WHAT YOU ARE ASKED TO DO
The full listing should be set down again precisely.

DATA FOR THIS EXERCISE
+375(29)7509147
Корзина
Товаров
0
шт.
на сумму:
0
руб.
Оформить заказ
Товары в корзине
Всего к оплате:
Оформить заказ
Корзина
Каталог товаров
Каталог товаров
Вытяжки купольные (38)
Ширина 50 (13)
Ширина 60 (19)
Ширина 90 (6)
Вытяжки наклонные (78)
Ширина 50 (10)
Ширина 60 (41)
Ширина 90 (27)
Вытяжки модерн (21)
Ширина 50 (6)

FINISHED EXERCISE
+375(29)7509147
Корзина
Товаров
0
шт.
на сумму:
0
руб.
Оформить заказ
Товары в корзине
Всего к оплате:
Оформить заказ
Корзина
Каталог товаров
Каталог товаров
Вытяжки купольные (38)
Ширина 50 (13)
Ширина 60 (19)
Ширина 90 (6)
Вытяжки наклонные (78)
Ширина 50 (10)
Ширина 60 (41)
Ширина 90 (27)
Вытяжки модерн (21)
Ширина 50 (6)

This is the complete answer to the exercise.